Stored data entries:
........

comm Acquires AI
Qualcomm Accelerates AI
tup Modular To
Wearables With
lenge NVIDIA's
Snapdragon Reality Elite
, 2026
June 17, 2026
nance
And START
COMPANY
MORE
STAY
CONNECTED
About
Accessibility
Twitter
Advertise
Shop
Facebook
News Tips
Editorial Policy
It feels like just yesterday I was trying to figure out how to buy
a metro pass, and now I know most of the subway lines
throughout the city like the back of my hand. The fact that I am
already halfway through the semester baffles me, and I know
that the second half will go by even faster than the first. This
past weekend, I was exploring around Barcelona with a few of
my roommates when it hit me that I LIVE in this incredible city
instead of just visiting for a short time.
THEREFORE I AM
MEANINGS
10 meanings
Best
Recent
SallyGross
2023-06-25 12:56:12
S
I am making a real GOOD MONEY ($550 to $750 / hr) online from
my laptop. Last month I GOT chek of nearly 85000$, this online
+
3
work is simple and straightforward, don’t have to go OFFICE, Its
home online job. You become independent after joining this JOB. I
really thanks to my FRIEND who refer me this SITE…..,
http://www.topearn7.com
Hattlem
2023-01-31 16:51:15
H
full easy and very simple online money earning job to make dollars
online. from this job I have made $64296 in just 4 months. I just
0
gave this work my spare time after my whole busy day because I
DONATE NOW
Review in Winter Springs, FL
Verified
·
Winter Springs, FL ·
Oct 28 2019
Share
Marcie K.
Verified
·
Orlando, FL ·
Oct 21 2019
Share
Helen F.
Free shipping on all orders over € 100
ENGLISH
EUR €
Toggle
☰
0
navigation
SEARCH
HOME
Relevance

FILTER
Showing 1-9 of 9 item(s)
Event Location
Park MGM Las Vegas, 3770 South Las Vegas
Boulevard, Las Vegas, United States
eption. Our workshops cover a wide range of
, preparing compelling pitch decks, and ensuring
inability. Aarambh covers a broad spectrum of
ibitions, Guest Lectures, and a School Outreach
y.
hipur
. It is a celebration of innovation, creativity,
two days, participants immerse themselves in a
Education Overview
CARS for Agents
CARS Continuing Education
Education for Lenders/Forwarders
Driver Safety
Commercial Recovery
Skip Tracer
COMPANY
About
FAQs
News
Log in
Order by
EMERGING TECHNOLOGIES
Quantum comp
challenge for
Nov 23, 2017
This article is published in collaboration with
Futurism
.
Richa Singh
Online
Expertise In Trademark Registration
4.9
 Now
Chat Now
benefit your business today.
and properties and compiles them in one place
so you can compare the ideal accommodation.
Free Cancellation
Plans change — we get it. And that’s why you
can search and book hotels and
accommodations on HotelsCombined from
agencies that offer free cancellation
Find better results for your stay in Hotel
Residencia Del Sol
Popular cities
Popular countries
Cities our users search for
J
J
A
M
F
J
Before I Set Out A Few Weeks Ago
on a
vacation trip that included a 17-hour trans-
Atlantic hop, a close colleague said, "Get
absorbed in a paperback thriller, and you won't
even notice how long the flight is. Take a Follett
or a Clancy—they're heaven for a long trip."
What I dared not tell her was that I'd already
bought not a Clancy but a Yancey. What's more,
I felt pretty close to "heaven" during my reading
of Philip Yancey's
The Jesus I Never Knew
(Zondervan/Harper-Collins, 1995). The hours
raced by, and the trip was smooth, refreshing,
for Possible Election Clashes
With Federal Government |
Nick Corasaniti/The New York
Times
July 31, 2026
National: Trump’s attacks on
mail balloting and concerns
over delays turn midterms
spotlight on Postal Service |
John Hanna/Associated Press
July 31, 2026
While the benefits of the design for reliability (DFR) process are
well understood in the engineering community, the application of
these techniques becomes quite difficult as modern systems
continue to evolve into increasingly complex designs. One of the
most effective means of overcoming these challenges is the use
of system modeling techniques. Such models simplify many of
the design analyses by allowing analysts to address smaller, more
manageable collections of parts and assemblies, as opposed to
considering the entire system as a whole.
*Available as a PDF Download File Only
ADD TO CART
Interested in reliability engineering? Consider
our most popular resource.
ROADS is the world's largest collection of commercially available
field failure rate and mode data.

........

## [Exercise prompt]
Of the entries above, transcribe exactly those lines that fall between the line containing "Popular cities" and the line containing "absorbed in a", together with those two lines.

## [Task answer]
Popular cities
Popular countries
Cities our users search for
J
J
A
M
F
J
Before I Set Out A Few Weeks Ago
on a
vacation trip that included a 17-hour trans-
Atlantic hop, a close colleague said, "Get
absorbed in a paperback thriller, and you won't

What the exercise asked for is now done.